• [To do]: Every line of the records below that holds the word "Rüdesheimer" belongs in the answer.

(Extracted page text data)
══════════

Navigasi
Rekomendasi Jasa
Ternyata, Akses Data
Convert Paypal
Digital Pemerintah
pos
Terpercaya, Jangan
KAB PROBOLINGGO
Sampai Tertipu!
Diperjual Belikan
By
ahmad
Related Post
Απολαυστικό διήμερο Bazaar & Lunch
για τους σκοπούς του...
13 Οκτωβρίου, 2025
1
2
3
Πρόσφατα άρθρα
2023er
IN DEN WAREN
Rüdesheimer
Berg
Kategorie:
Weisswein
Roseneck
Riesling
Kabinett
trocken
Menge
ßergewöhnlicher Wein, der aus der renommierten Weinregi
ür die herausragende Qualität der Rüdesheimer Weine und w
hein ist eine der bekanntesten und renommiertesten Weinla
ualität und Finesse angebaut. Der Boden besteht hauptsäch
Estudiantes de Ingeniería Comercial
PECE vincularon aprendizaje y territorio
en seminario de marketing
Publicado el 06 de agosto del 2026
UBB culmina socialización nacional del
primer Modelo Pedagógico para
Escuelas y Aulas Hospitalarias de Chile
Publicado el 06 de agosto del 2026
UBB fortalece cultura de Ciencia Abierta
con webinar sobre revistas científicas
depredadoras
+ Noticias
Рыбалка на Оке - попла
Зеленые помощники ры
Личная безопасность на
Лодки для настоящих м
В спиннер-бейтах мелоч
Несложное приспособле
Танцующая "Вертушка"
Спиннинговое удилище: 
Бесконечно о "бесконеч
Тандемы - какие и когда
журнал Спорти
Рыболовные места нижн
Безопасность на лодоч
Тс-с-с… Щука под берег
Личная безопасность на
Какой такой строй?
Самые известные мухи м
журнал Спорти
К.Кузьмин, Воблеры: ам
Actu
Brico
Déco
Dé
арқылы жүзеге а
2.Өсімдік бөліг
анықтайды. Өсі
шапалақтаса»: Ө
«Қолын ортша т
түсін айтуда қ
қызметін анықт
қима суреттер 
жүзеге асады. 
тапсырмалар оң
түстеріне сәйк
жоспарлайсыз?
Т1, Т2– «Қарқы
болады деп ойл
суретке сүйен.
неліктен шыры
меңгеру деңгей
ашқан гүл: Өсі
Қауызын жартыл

══════════

• [The answer]:
Rüdesheimer
ür die herausragende Qualität der Rüdesheimer Weine und w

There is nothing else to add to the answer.